Ralph Liedert, a researcher at the University of Applied Sciences in Bremen, Germany, pioneered the idea of covering ships with artificial sharkskin to help them move smoothly by dramatically reducing biofouling (not to be confused with the more familiar biofueling). Biofouling, which occurs when barnacles, mussels, and algae latch onto ships, increases a vessel’s drag resistance by as much as 15 percent. Liedert has produced an imitation sharkskin from elastic silicone that would reduce this fouling by 67 percent, and he estimates that once a ship reached four to five knots, nearly all of these creatures would fly off the hull’s surface.

Researchers from Mote Marine Laboratory’s Center for Shark Research are looking at other aspects of how sharks operate. Along with scientists at Boston University’s marine program, they’ve learned that sharks hunt prey by sensing the differences when their smell hits each nostril—they call it “smelling in stereo.” In time, they hope to apply this steering algorithm to odor-guided robots that track oil plumes and chemical leaks underwater. And while plenty of quacks have tried to capitalize on how sharks rarely get cancer (shark cartilage may very well be the modern snake oil, especially since it’s likely high in toxins), Mote senior scientist Carl Luer is studying a shark-derived substance which kills cancerous cells in a Petri dish.

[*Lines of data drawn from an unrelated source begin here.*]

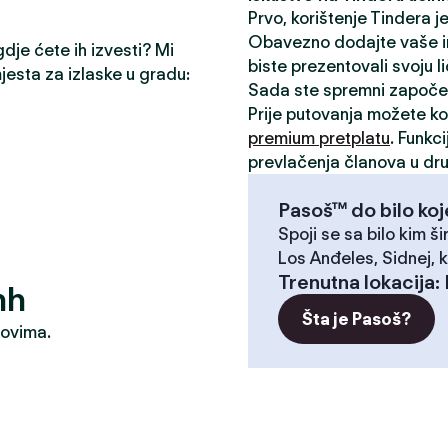
Prvo, korištenje Tindera 
Obavezno dodajte vaše inte
gdje ćete ih izvesti? Mi
biste prezentovali svoju l
mjesta za izlaske u gradu:
Sada ste spremni započe
Prije putovanja možete kor
premium pretplatu
. Funkc
prevlačenja članova u dru
Pasoš™ do bilo koj
Spoji se sa bilo kim ši
Los Anđeles, Sidnej, k
Trenutna lokacija
:
nh
Šta je Pasoš?
dovima.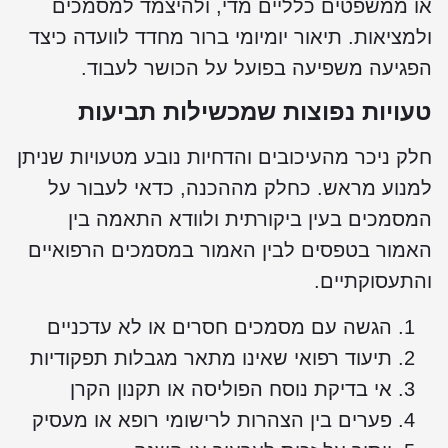
או ממשפטים כלליים מדי, ולהיצמד למסמכים
ולמציאות. תיאור יומיומי ברור מחדד לוועדה כיצד
הפגיעה משפיעה בפועל על הכושר לעבוד.
טעויות נפוצות שמכשילות תביעות
חלק ניכר מהעיכובים והדחיות נובע מטעויות שניתן
למנוע מראש. כחלק מההכנה, כדאי לעבור על
המסמכים בעין ביקורתית ולוודא התאמה בין
האמור בטפסים לבין האמור במסמכים הרפואיים
והתעסוקתיים.
הגשה עם מסמכים חסרים או לא עדכניים
תיעוד רפואי שאינו מתאר מגבלות תפקודיות
אי בדיקת נוסח הפוליסה או תקנון הקרן
פערים בין הצהרות לרישומי רופא או מעסיק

And for the more superficial among us, there’s even a cosmetic reason to appreciate sharks. Several beauty product firms have touted squalene, a substance derived from sharks’ livers that helps keep them buoyant, as a moisturizing agent. After scientists complained the squalene trade was taking too heavy a toll on long-lived deepwater sharks, the Silicon Valley biotech firm Amyris found a way to produce squalene from plant sugars without a negative environmental impact.

Sharks are not the only marine creatures that may end up improving our lives if we learn how to imitate them. The German Aerospace Centre recently completed a rotor blade efficiency study connected to humpback whales, which have bumps on the front edge their pectoral fins that increase their buoyancy. Mimicking this shape on a rotor blade can counteract a phenomenon in helicopter flight called “dynamic stall” that increases turbulence and reduces their maneuverability.

Not all of these developments will translate into sustainable business practices, of course, and there’s a danger to overhyping the potential here. Dayna Baumeister, co-founder of Biomimicry 3.8, wonders whether inventors will continue to be friends of the environment once their products are on the market. We could imitate the whales and then hunt them as soon as we perfect our rotor blades, or make sharks’ fins into soup once we develop cancer-fighting drugs inspired by them.

But maybe we’re a little smarter than that, even if we lack armored skin and electroreception.